ユーザーはDaemonSet上でローリングアップデートの実施が可能です。
DaemonSetの代替案
Initスクリプト
Node上で直接起動することにより(例: init
、upstartd
、systemd
を使用する)、デーモンプロセスを稼働することが可能です。この方法は非常に良いですが、このようなプロセスをDaemonSetを介して起動することはいくつかの利点があります。

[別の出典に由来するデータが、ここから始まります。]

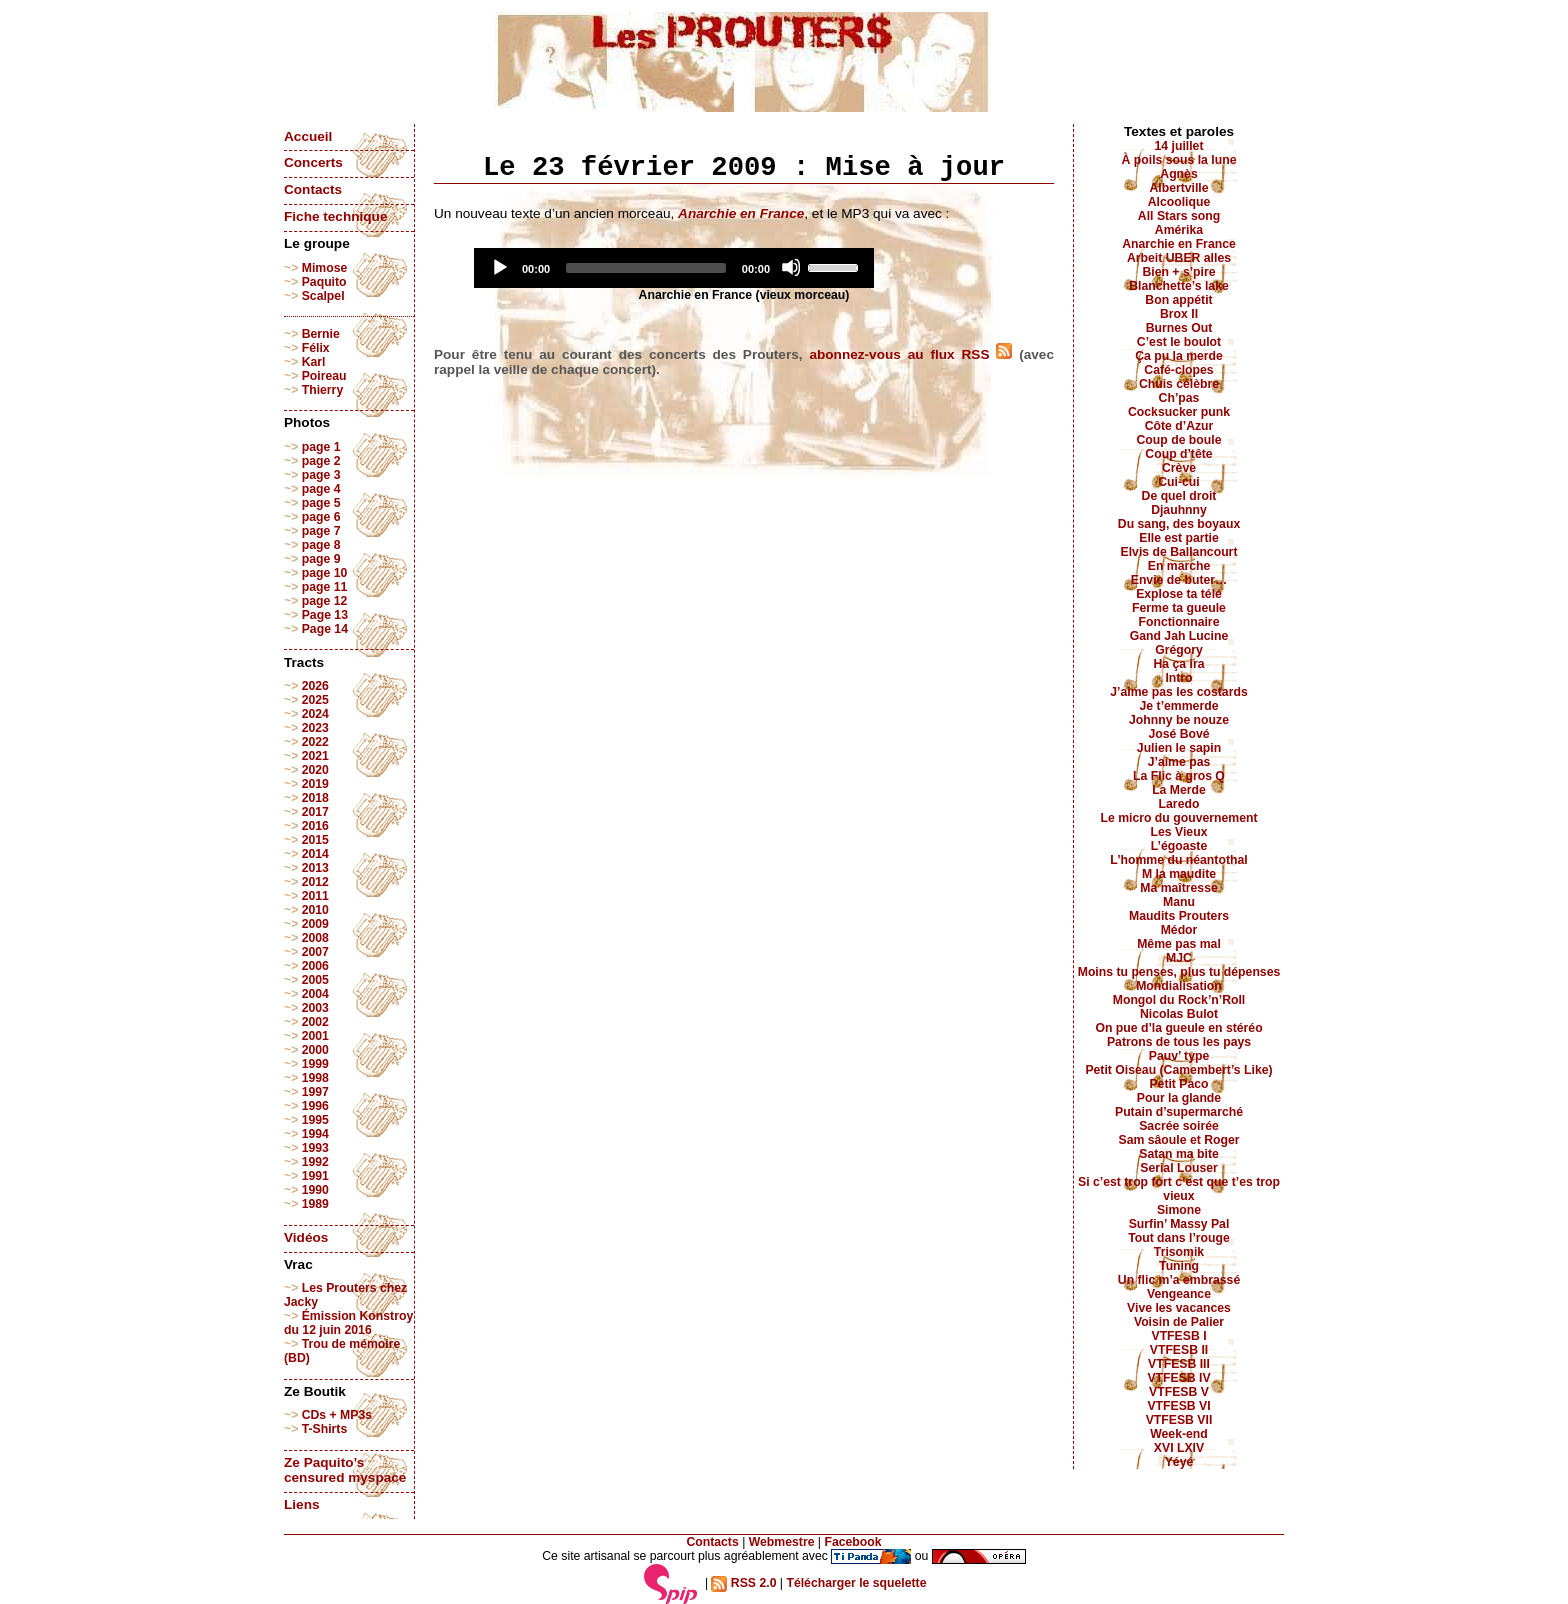  What do you see at coordinates (315, 1120) in the screenshot?
I see `1995` at bounding box center [315, 1120].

- アプリケーションと同じ方法でデーモンの監視とログの管理ができる。
- デーモンとアプリケーションで同じ設定用の言語とツール(例: Podテンプレート、
kubectl
)を使える。 - リソースリミットを使ったコンテナ内でデーモンを稼働させることにより、デーモンとアプリケーションコンテナの分離を促進します。しかし、これはPod内でなく、コンテナ内でデーモンを稼働させることにより可能です(Dockerを介して直接起動する)。
ベアPod
特定のNode上で稼働するように指定したPodを直接作成することは可能です。しかし、DaemonSetはNodeの故障やNodeの破壊的なメンテナンスやカーネルのアップグレードなど、どのような理由に限らず、削除されたもしくは停止されたPodを置き換えます。このような理由で、ユーザーはPod単体を作成するよりもむしろDaemonSetを使うべきです。
静的Pod Pods
Kubeletによって監視されているディレクトリに対してファイルを書き込むことによって、Podを作成することが可能です。これは静的Podと呼ばれます。DaemonSetと違い、静的Podはkubectlや他のKubernetes APIクライアントで管理できません。静的PodはApiServerに依存しておらず、クラスターの自立起動時に最適です。また、静的Podは将来的には廃止される予定です。
Deployment
DaemonSetは、Podの作成し、そのPodが停止されることのないプロセスを持つことにおいてDeploymentと同様です(例: webサーバー、ストレージサーバー)。
フロントエンドのようなServiceのように、どのホスト上にPodが稼働するか制御するよりも、レプリカ数をスケールアップまたはスケールダウンしたりローリングアップデートする方が重要であるような、状態をもたないServiceに対してDeploymentを使ってください。 Podのコピーが全てまたは特定のホスト上で常に稼働していることが重要な場合や、他のPodの前に起動させる必要があるときにDaemonSetを使ってください。